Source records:
▶

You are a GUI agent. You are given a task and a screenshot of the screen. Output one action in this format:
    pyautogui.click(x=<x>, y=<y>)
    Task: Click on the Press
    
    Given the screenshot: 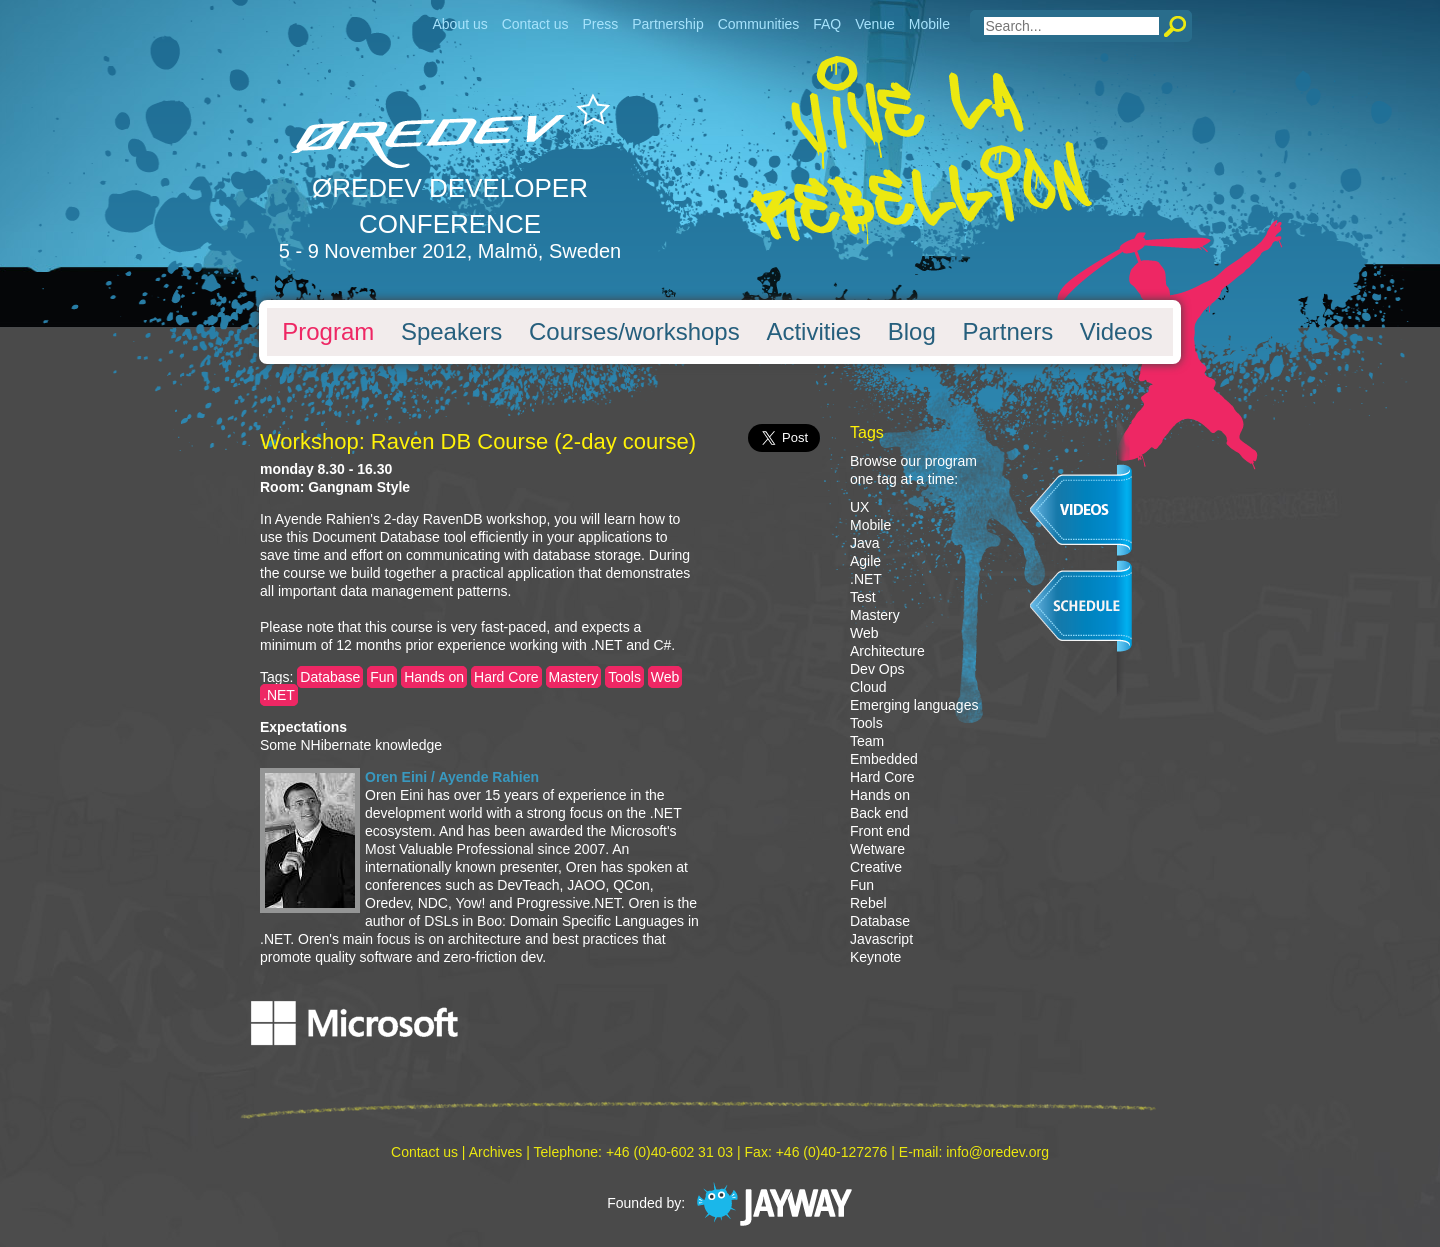 What is the action you would take?
    pyautogui.click(x=600, y=24)
    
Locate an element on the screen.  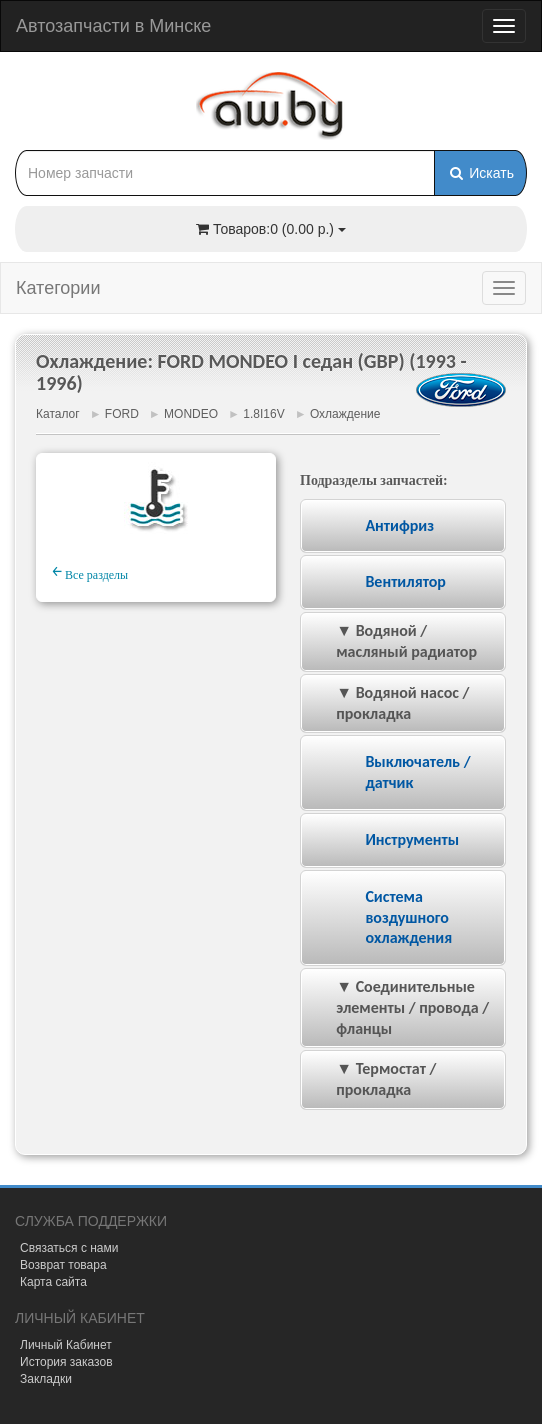
Вентилятор is located at coordinates (405, 581).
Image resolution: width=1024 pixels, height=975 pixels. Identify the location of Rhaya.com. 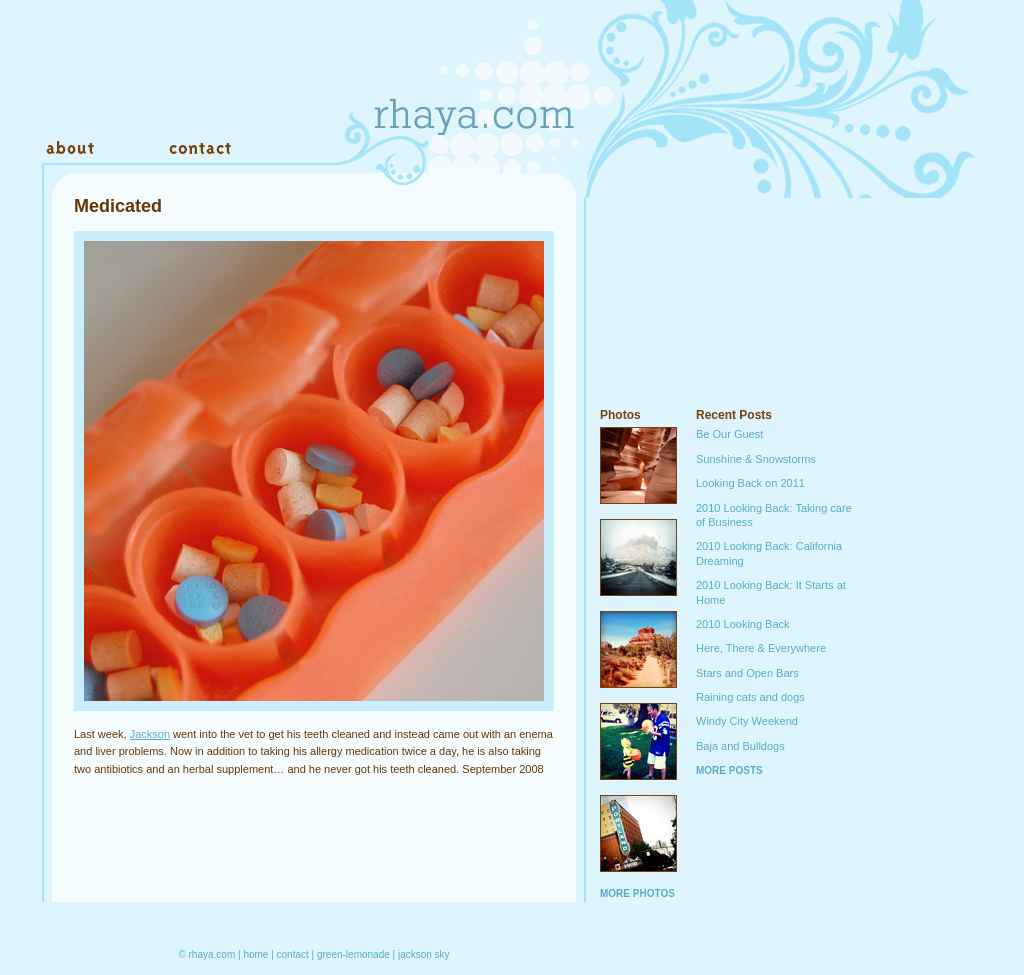
(472, 80).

◀

TASK OBJECTIVE: Reproduce, word for word, the lines from the one containing "Locate an element on the screen." through the final line above. Leave every picture out.

RESULT:
Locate an element on the screen.  
Вентилятор is located at coordinates (405, 581).
Image resolution: width=1024 pixels, height=975 pixels. Identify the location of Rhaya.com. 
(472, 80).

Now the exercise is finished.